# [PROBLEM DETAILS]
Every entry below should appear in the answer exactly as written, apart from the pictures.

# [EXERCISE DATA]
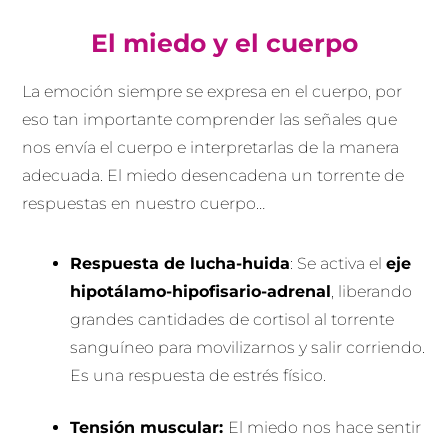
El miedo y el cuerpo
La emoción siempre se expresa en el cuerpo, por
eso tan importante comprender las señales que
nos envía el cuerpo e interpretarlas de la manera
adecuada. El miedo desencadena un torrente de
respuestas en nuestro cuerpo…
Respuesta de lucha-huida
: Se activa el
eje
hipotálamo-hipofisario-adrenal
, liberando
grandes cantidades de cortisol al torrente
sanguíneo para movilizarnos y salir corriendo.
Es una respuesta de estrés físico.
Tensión muscular:
El miedo nos hace sentir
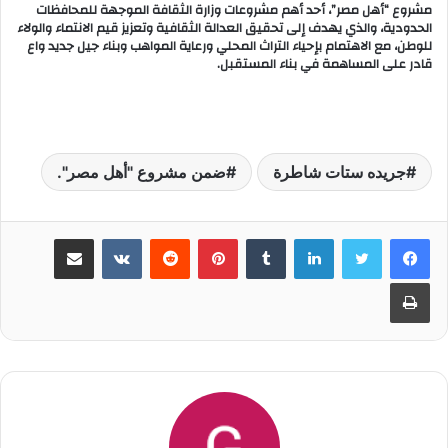
مشروع “أهل مصر”، أحد أهم مشروعات وزارة الثقافة الموجهة للمحافظات
الحدودية، والذي يهدف إلى تحقيق العدالة الثقافية وتعزيز قيم الانتماء والولاء
للوطن، مع الاهتمام بإحياء التراث المحلي ورعاية المواهب وبناء جيل جديد واع
قادر على المساهمة في بناء المستقبل.
جريده ستات شاطرة
ضمن مشروع "أهل مصر".
لينكدإن
‏Tumblr
بينتيريست
‏Reddit
‏VKontakte
مشاركة عبر البريد
طباعة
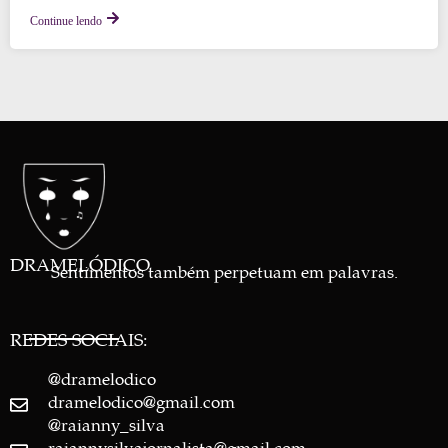
Continue lendo
DRAMELÓDICO
Sentimentos também perpetuam em palavras.
REDES SOCIAIS:
@dramelodico
dramelodico@gmail.com
@raianny_silva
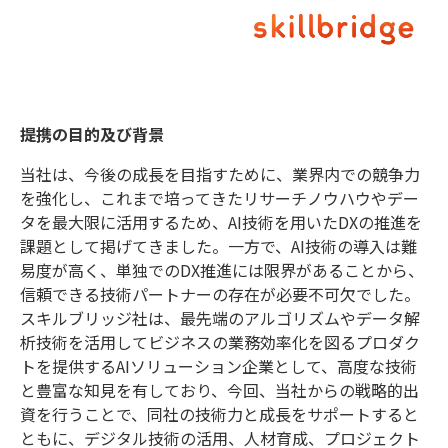
提携の目的及び背景
当社は、今後の成長を目指すために、業界内での競争力
を強化し、これまで培ってきたリサーチノウハウやデー
タを最大限に活用するため、AI技術を用いたDXの推進を
課題として掲げてきました。一方で、AI技術の導入は難
易度が高く、単独でのDX推進には限界があることから、
信頼できる技術パートナーの存在が必要不可欠でした。
スキルブリッジ社は、最先端のアルゴリズムやデータ解
析技術を活用してビジネスの業務効率化を図るプロダク
トを提供するAIソリューション企業として、高度な技術
と豊富な知見を有しており、今回、当社からの戦略的出
資を行うことで、同社の技術力と成長をサポートすると
ともに、デジタル技術の活用、人材育成、プロジェクト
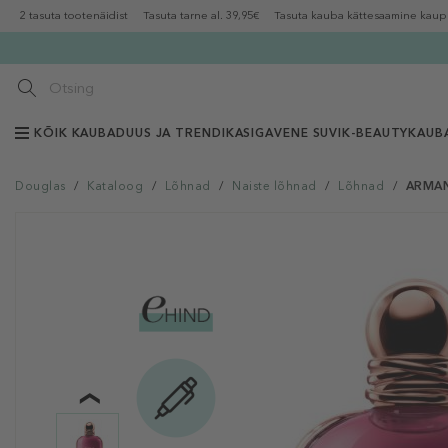
2 tasuta tootenäidist
Tasuta tarne al. 39,95€
Tasuta kauba kättesaamine kaup
KÕIK KAUBAD
UUS JA TRENDIKAS
IGAVENE SUVI
K-BEAUTY
KAUB
Douglas
/
Kataloog
/
Lõhnad
/
Naiste lõhnad
/
Lõhnad
/
ARMANI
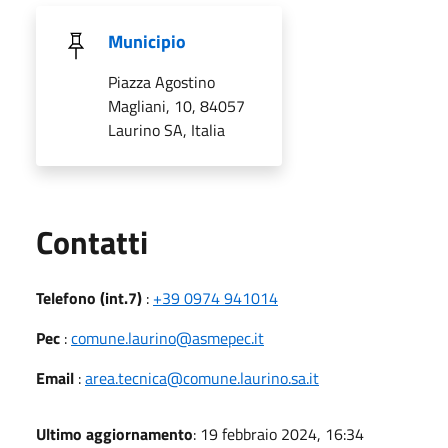
Municipio
Piazza Agostino
Magliani, 10, 84057
Laurino SA, Italia
Utili
Contatti
Telefono (int.7)
:
+39 0974 941014
Pec
:
comune.laurino@asmepec.it
Email
:
area.tecnica@comune.laurino.sa.it
Ultimo aggiornamento
: 19 febbraio 2024, 16:34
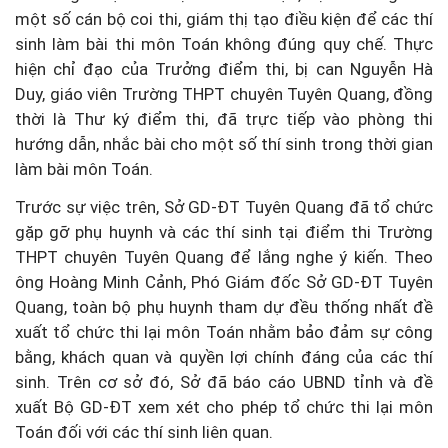
một số cán bộ coi thi, giám thị tạo điều kiện để các thí
sinh làm bài thi môn Toán không đúng quy chế. Thực
hiện chỉ đạo của Trưởng điểm thi, bị can Nguyễn Hà
Duy, giáo viên Trường THPT chuyên Tuyên Quang, đồng
thời là Thư ký điểm thi, đã trực tiếp vào phòng thi
hướng dẫn, nhắc bài cho một số thí sinh trong thời gian
làm bài môn Toán.
Trước sự việc trên, Sở GD-ĐT Tuyên Quang đã tổ chức
gặp gỡ phụ huynh và các thí sinh tại điểm thi Trường
THPT chuyên Tuyên Quang để lắng nghe ý kiến. Theo
ông Hoàng Minh Cảnh, Phó Giám đốc Sở GD-ĐT Tuyên
Quang, toàn bộ phụ huynh tham dự đều thống nhất đề
xuất tổ chức thi lại môn Toán nhằm bảo đảm sự công
bằng, khách quan và quyền lợi chính đáng của các thí
sinh. Trên cơ sở đó, Sở đã báo cáo UBND tỉnh và đề
xuất Bộ GD-ĐT xem xét cho phép tổ chức thi lại môn
Toán đối với các thí sinh liên quan.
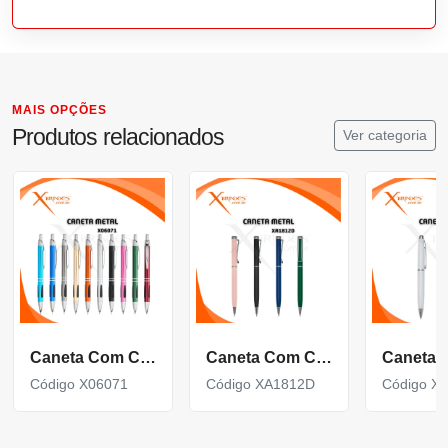
MAIS OPÇÕES
Produtos relacionados
Ver categoria
Caneta Com Corpo De Metal Carga Azul E Acionamento Por Clique X06071
Caneta Com Corpo De Metal Carga Azul E Acionamento Por Rotação Xa1812D
Código X06071
Código XA1812D
Código X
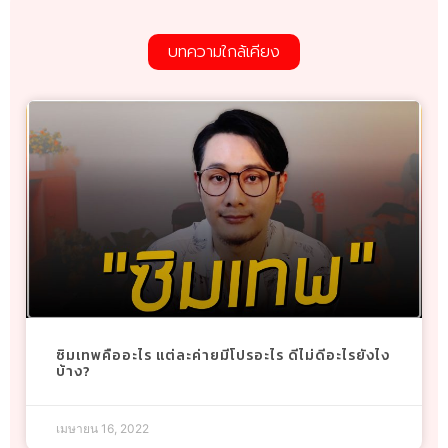
บทความใกล้เคียง
ซิมเทพคืออะไร แต่ละค่ายมีโปรอะไร ดีไม่ดีอะไรยังไง
บ้าง?
เมษายน 16, 2022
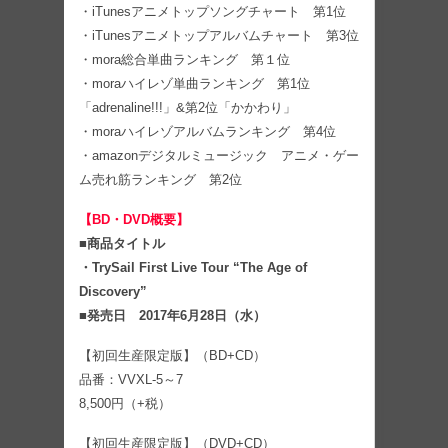
・iTunesアニメトップソングチャート 第1位
・iTunesアニメトップアルバムチャート 第3位
・mora総合単曲ランキング 第１位
・moraハイレゾ単曲ランキング 第1位
「adrenaline!!!」&第2位「かかわり」
・moraハイレゾアルバムランキング 第4位
・amazonデジタルミュージック アニメ・ゲー
ム売れ筋ランキング 第2位
【BD・DVD概要】
■商品タイトル
・TrySail First Live Tour “The Age of
Discovery”
■発売日 2017年6月28日（水）
【初回生産限定版】（BD+CD）
品番：VVXL-5～7
8,500円（+税）
【初回生産限定版】（DVD+CD）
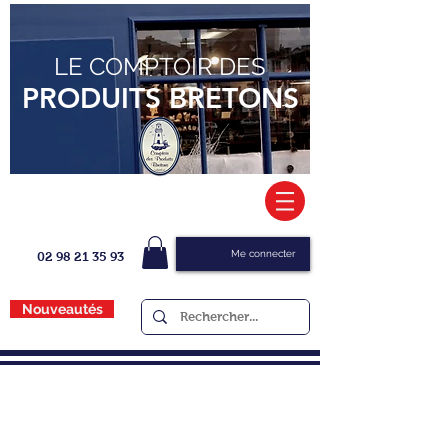
LE COMPTOIR DES
PRODUITS BRETONS
Me connecter
02 98 21 35 93
Nouveautés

# [RESULT]
El miedo y el cuerpo
La emoción siempre se expresa en el cuerpo, por
eso tan importante comprender las señales que
nos envía el cuerpo e interpretarlas de la manera
adecuada. El miedo desencadena un torrente de
respuestas en nuestro cuerpo…
Respuesta de lucha-huida
: Se activa el
eje
hipotálamo-hipofisario-adrenal
, liberando
grandes cantidades de cortisol al torrente
sanguíneo para movilizarnos y salir corriendo.
Es una respuesta de estrés físico.
Tensión muscular:
El miedo nos hace sentir
مشروع “أهل مصر”، أحد أهم مشروعات وزارة الثقافة الموجهة للمحافظات
الحدودية، والذي يهدف إلى تحقيق العدالة الثقافية وتعزيز قيم الانتماء والولاء
للوطن، مع الاهتمام بإحياء التراث المحلي ورعاية المواهب وبناء جيل جديد واع
قادر على المساهمة في بناء المستقبل.
جريده ستات شاطرة
ضمن مشروع "أهل مصر".
لينكدإن
‏Tumblr
بينتيريست
‏Reddit
‏VKontakte
مشاركة عبر البريد
طباعة
Continue lendo
DRAMELÓDICO
Sentimentos também perpetuam em palavras.
REDES SOCIAIS:
@dramelodico
dramelodico@gmail.com
@raianny_silva
提携の目的及び背景
当社は、今後の成長を目指すために、業界内での競争力
を強化し、これまで培ってきたリサーチノウハウやデー
タを最大限に活用するため、AI技術を用いたDXの推進を
課題として掲げてきました。一方で、AI技術の導入は難
易度が高く、単独でのDX推進には限界があることから、
信頼できる技術パートナーの存在が必要不可欠でした。
スキルブリッジ社は、最先端のアルゴリズムやデータ解
析技術を活用してビジネスの業務効率化を図るプロダク
トを提供するAIソリューション企業として、高度な技術
と豊富な知見を有しており、今回、当社からの戦略的出
資を行うことで、同社の技術力と成長をサポートすると
ともに、デジタル技術の活用、人材育成、プロジェクト
2 tasuta tootenäidist
Tasuta tarne al. 39,95€
Tasuta kauba kättesaamine kaup
KÕIK KAUBAD
UUS JA TRENDIKAS
IGAVENE SUVI
K-BEAUTY
KAUB
Douglas
/
Kataloog
/
Lõhnad
/
Naiste lõhnad
/
Lõhnad
/
ARMANI
Municipio
Piazza Agostino
Magliani, 10, 84057
Laurino SA, Italia
Utili
Contatti
Telefono (int.7)
:
+39 0974 941014
Pec
:
comune.laurino@asmepec.it
Email
:
area.tecnica@comune.laurino.sa.it
Ultimo aggiornamento
: 19 febbraio 2024, 16:34
một số cán bộ coi thi, giám thị tạo điều kiện để các thí
sinh làm bài thi môn Toán không đúng quy chế. Thực
hiện chỉ đạo của Trưởng điểm thi, bị can Nguyễn Hà
Duy, giáo viên Trường THPT chuyên Tuyên Quang, đồng
thời là Thư ký điểm thi, đã trực tiếp vào phòng thi
hướng dẫn, nhắc bài cho một số thí sinh trong thời gian
làm bài môn Toán.
Trước sự việc trên, Sở GD-ĐT Tuyên Quang đã tổ chức
gặp gỡ phụ huynh và các thí sinh tại điểm thi Trường
THPT chuyên Tuyên Quang để lắng nghe ý kiến. Theo
ông Hoàng Minh Cảnh, Phó Giám đốc Sở GD-ĐT Tuyên
Quang, toàn bộ phụ huynh tham dự đều thống nhất đề
xuất tổ chức thi lại môn Toán nhằm bảo đảm sự công
bằng, khách quan và quyền lợi chính đáng của các thí
sinh. Trên cơ sở đó, Sở đã báo cáo UBND tỉnh và đề
xuất Bộ GD-ĐT xem xét cho phép tổ chức thi lại môn
Toán đối với các thí sinh liên quan.
MAIS OPÇÕES
Produtos relacionados
Ver categoria
Caneta Com Corpo De Metal Carga Azul E Acionamento Por Clique X06071
Caneta Com Corpo De Metal Carga Azul E Acionamento Por Rotação Xa1812D
Código X06071
Código XA1812D
Código X
บทความใกล้เคียง
ซิมเทพคืออะไร แต่ละค่ายมีโปรอะไร ดีไม่ดีอะไรยังไง
บ้าง?
เมษายน 16, 2022
・iTunesアニメトップソングチャート 第1位
・iTunesアニメトップアルバムチャート 第3位
・mora総合単曲ランキング 第１位
・moraハイレゾ単曲ランキング 第1位
「adrenaline!!!」&第2位「かかわり」
・moraハイレゾアルバムランキング 第4位
・amazonデジタルミュージック アニメ・ゲー
ム売れ筋ランキング 第2位
【BD・DVD概要】
■商品タイトル
・TrySail First Live Tour “The Age of
Discovery”
■発売日 2017年6月28日（水）
【初回生産限定版】（BD+CD）
品番：VVXL-5～7
8,500円（+税）
【初回生産限定版】（DVD+CD）
LE COMPTOIR DES
PRODUITS BRETONS
Me connecter
02 98 21 35 93
Nouveautés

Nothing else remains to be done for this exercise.